After 12 long months of waiting for the next Penguin update, it finally arrived on October 20th. A full list of Penguin updates can be found here
Here are dates of all Penguin releases:
- Penguin 1.0 on April 24, 2012 (impacting ~3.1% of queries)
- Penguin 1.1 on May 26, 2012 (impacting less than 0.1%)
- Penguin 1.2 on October 5, 2012 (impacting ~0.3% of queries)
- Penguin 2.0 on May 22, 2013 (impacting 2.3% of queries)
- Penguin 2.1 on Oct. 4, 2013 (impacting around 1% of queries)
- Penguin 3.0 on October 17, 2014 (impacting around 1% of queries)

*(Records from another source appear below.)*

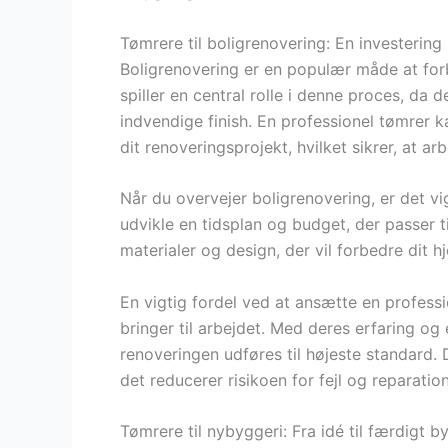
Tømrere til boligrenovering: En investering 
Boligrenovering er en populær måde at for
spiller en central rolle i denne proces, da d
indvendige finish. En professionel tømrer k
dit renoveringsprojekt, hvilket sikrer, at ar
Når du overvejer boligrenovering, er det vi
udvikle en tidsplan og budget, der passer 
materialer og design, der vil forbedre dit h
En vigtig fordel ved at ansætte en professio
bringer til arbejdet. Med deres erfaring og 
renoveringen udføres til højeste standard. 
det reducerer risikoen for fejl og reparation
Tømrere til nybyggeri: Fra idé til færdigt b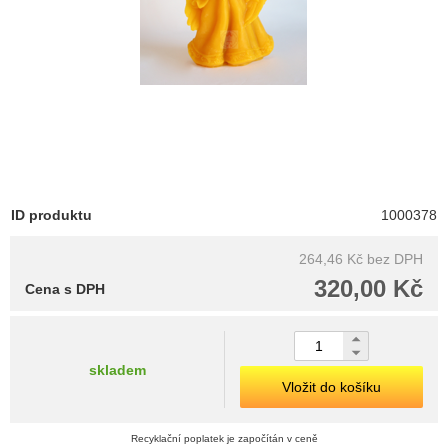
ID produktu
1000378
264,46 Kč
bez DPH
320,00 Kč
Cena s DPH
skladem
Vložit do košíku
Recyklační poplatek je započítán v ceně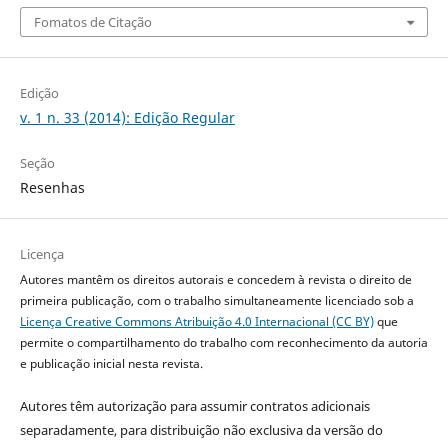
Fomatos de Citação
Edição
v. 1 n. 33 (2014): Edição Regular
Seção
Resenhas
Licença
Autores mantêm os direitos autorais e concedem à revista o direito de
primeira publicação, com o trabalho simultaneamente licenciado sob a
Licença Creative Commons Atribuição 4.0 Internacional (CC BY)
que
permite o compartilhamento do trabalho com reconhecimento da autoria
e publicação inicial nesta revista.
Autores têm autorização para assumir contratos adicionais
separadamente, para distribuição não exclusiva da versão do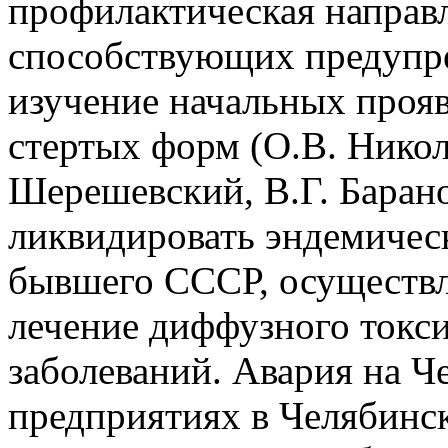
профилактическая направ
способствующих предупр
изучение начальных проя
стертых форм (О.В. Никол
Шерешевский, В.Г. Барано
ликвидировать эндемическ
бывшего СССР, осуществл
лечение диффузного токси
заболеваний. Авария на 
предприятиях в Челябинск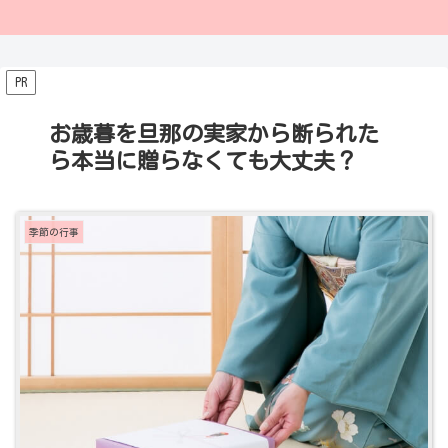
PR
お歳暮を旦那の実家から断られた
ら本当に贈らなくても大丈夫？
季節の行事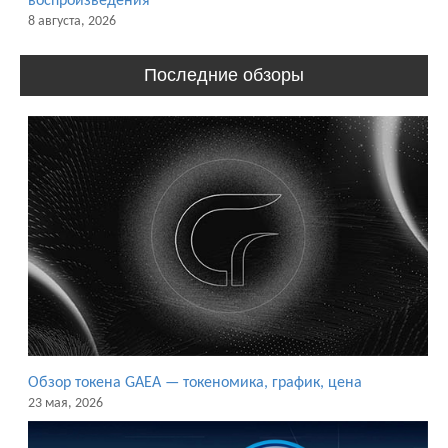
воспроизведения
8 августа, 2026
Последние обзоры
Обзор токена GAEA — токеномика, график, цена
23 мая, 2026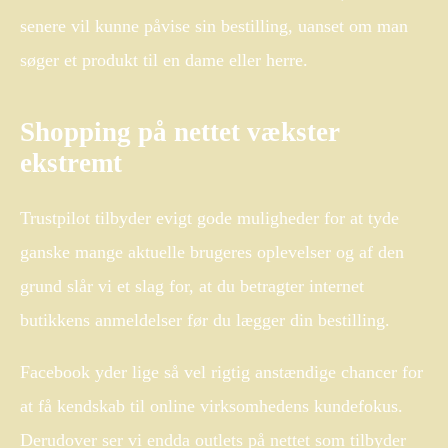
senere vil kunne påvise sin bestilling, uanset om man
søger et produkt til en dame eller herre.
Shopping på nettet vækster
ekstremt
Trustpilot tilbyder evigt gode muligheder for at tyde
ganske mange aktuelle brugeres oplevelser og af den
grund slår vi et slag for, at du betragter internet
butikkens anmeldelser før du lægger din bestilling.
Facebook yder lige så vel rigtig anstændige chancer for
at få kendskab til online virksomhedens kundefokus.
Derudover ser vi endda outlets på nettet som tilbyder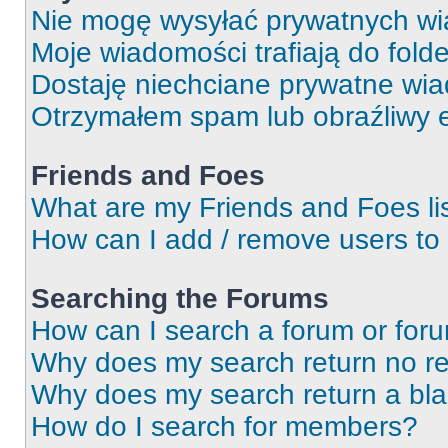
Nie mogę wysyłać prywatnych wi
Moje wiadomości trafiają do fold
Dostaję niechciane prywatne wi
Otrzymałem spam lub obraźliwy e
Friends and Foes
What are my Friends and Foes li
How can I add / remove users to 
Searching the Forums
How can I search a forum or for
Why does my search return no re
Why does my search return a bl
How do I search for members?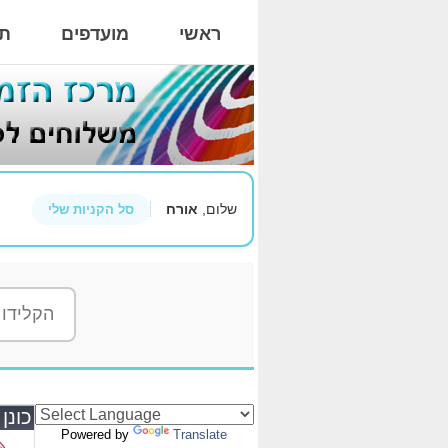
ראשי
מועדפים
תי
שלום,
אורח
סל הקניות שלי
כונן קשיח פנ
Powered by
Translate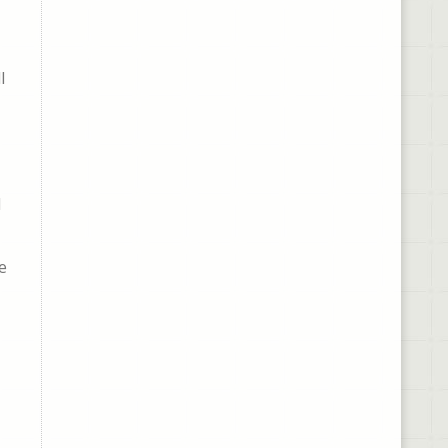
l
l
e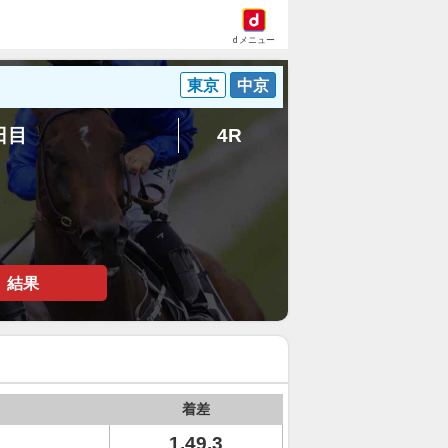
dメニュー
東京
中京
6日目
4R
結果
着差
1.49.3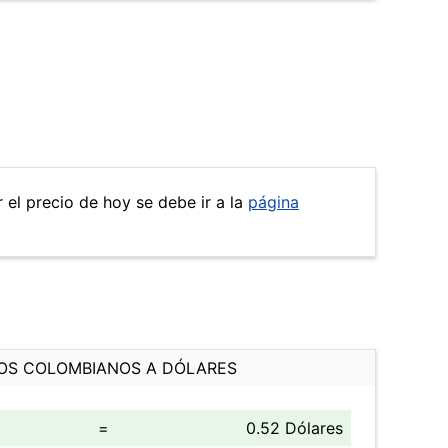
 el precio de hoy se debe ir a la
página
OS COLOMBIANOS A DÓLARES
=
0.52 Dólares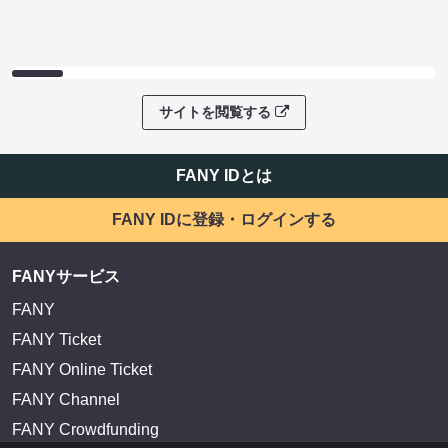
サイトを閲覧する
FANY IDとは
FANY IDに登録・ログインする
FANYサービス
FANY
FANY Ticket
FANY Online Ticket
FANY Channel
FANY Crowdfunding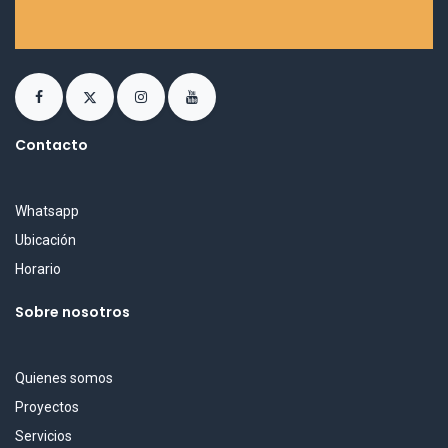
Contacto
Whatsapp
Ubicación
Horario
Sobre nosotros
Quienes somos
Proyectos
Servicios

**Source : Search Engine Land
If you’ve been affected by this penalty, you are likely in one of two camps:
1. A business that previously employed a SEO firm who used ill advised practices of building backlinks through any number of ways: link wheels, blog networks, heavy usage of keyword rich anchors, mass directory submissions, etc.
2. A business that has been hacked or attacked by a negative SEO campaigns.
At Downtown eCommerce we’ve been helping clients in both camps. Over the last 18 months we’ve brought on 3 different clients in camp one that were hammered by Pengiun 2.0 and 2.1 as result of a previous SEO firms efforts.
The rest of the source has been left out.